In recent years, some studies have also aimed to calculate the crushing process. Wierzbicki [18] studied the folding patterns of rectangular tube and square tube when the cross-sections were deformed symmetrically, and established the average load model consistent with experimental results. Magee and Thornton [19] put forward empirical models for calculating the nominal load of deformation of thin-walled beam structures, which can help guide the design of beam structures. Granum et al. [20] investigated the axial crushing performances of rectangular hollow section profiles made fromAA6063, AA6061, and AA6110 aluminum alloy in T6, T7, and O tempers. A nanostructure-based finite element simulation model was developed and showed that excellent agreement is found between the numerical simulations and the experimental tests.

Our study is also aimed at the calculation of the crushing process, but the research objectives and methods are different from the above studies. In this study, we try to establish the physical model of the crushing force and displacement under the same structure based on the anatomy of the whole process sample, and the mathematical correspondence between the crushing performance and the mechanical properties. Finally, we aim to predict the peak force, crushing curve and crushing energy.

The energy absorption performance of aluminum alloy thin-walled beam can be improved by increasing the material strength appropriately. The traditional commercial 6000 series alloy will sacrifice the plasticity of the alloy while improving the strength, and the thin-walled beam will crack seriously during the deformation process, leading to the decrease of energy absorption level. Therefore, we developed a new KHC63 alloy to improve the crushing performance.

2. Materials and Methods

The alloy used in this study is a self-developed KHC63 aluminum alloy, and its composition is shown in

Table 1. Chemical composition of KHC63 alloy.

Element	Si	Fe	Cu	Mn	Mg	Ti	Al
KHC63	0.55	0.18	0.16	0.13	0.9	0.067	Remainder

. The profile used in the experiment was processed by a 2500UST extrusion press (Mei Ruey Industrial Co., LTD, Tainan City, Taiwan). The extrusion speed is 11 m/min, the extrusion ratio is 48:1, and the extrusion temperature is controlled at 520–540 °C during the extrusion process. The extruded profiles were water quenched on line. The thin-walled components are extruded profiles, and their cross-section is a rounded rectangle, which is shown in Figure 1. The section area is 537.1 mm². Six KHC63 samples (S1–S6) with different strengths were prepared using different aging processes. S1–S5 are modeling samples, and S6 is a verification sample. The heat treatment process of the samples is shown in

Table 2. Aging process of six samples.

Sample Number	Aging Treatment
S1	220 °C × 6 h
S2	175 °C × 10 h
S3	175 °C × 16 h
S4	205 °C × 6 h
S5	175 °C × 10 h °C + 205 °C × 6 h
S6	220 °C × 8 h

. The tensile performances of the samples at room temperature are shown in Figure 2. Each S1–S6 sample was used to prepare three axial crushing test specimens each with a length of 300 mm.
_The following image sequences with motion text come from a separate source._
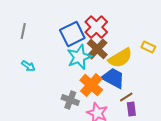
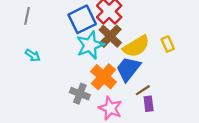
yellow rectangle: (148, 47) -> (168, 44), moved, turned 40
blue trapezoid: (113, 78) -> (128, 69), turned -80

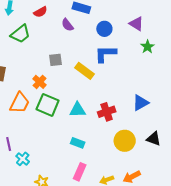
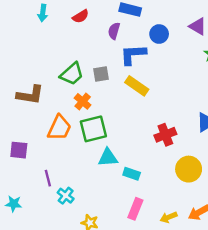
purple semicircle: (67, 25) -> (114, 31), turned 56
green trapezoid: (20, 34) -> (72, 74), moved
blue L-shape: (105, 54) -> (133, 54), moved
green square: (48, 105) -> (93, 129), turned -35
cyan triangle: (78, 110) -> (108, 158), moved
The dimensions of the cross-section of each sample are shown in Figure 1. Two sections denoted A-A and B-B on the cross-section diagram are important for subsequent analysis.

Tensile tests were carried out on a WDW-300S microcomputer-controlled electronic universal testing machine (Shanghai Instron Co., LTD, Shanghai, China) at a tensile speed of 5 mm/min according to GB/T 228.1-2010. The tensile specimens were taken from the artificial aged profiles along the extrusion direction, and the geometry of the specimens is given in Figure 1b. The tensile specimen was intercepted in the extrusion direction. Axial crushing tests were carried out on a WAW-1000FC (Shandong Aubert Test Equipment Co. LTD, Jinan, Shangdong, China) hydraulic testing machine at a constant speed of 20 mm/min, and the data acquisition interval was 0.11 s. The total displacement was 200 mm.

3. Results and Discussion

3.1. Typical Crushing Process

Figure 3 shows crushing photographs for five samples and the A-A and B-B sections of S1. Although the yield strengths of the five samples were different, they were all well-formed. There is no obvious cracking in S1 and S2, but there are small cracks in S3–S5. The deformation patterns of all 15 specimens were similar during the compression from 300 mm to 200 mm. Figure 3b shows the A-A and B-B sections of an S1 sample. The deformation morphology of the two sections is similar, but the formation directions of the plastic hinge are opposite. The crushing deformation mode is a symmetrical deformation mode [21,22].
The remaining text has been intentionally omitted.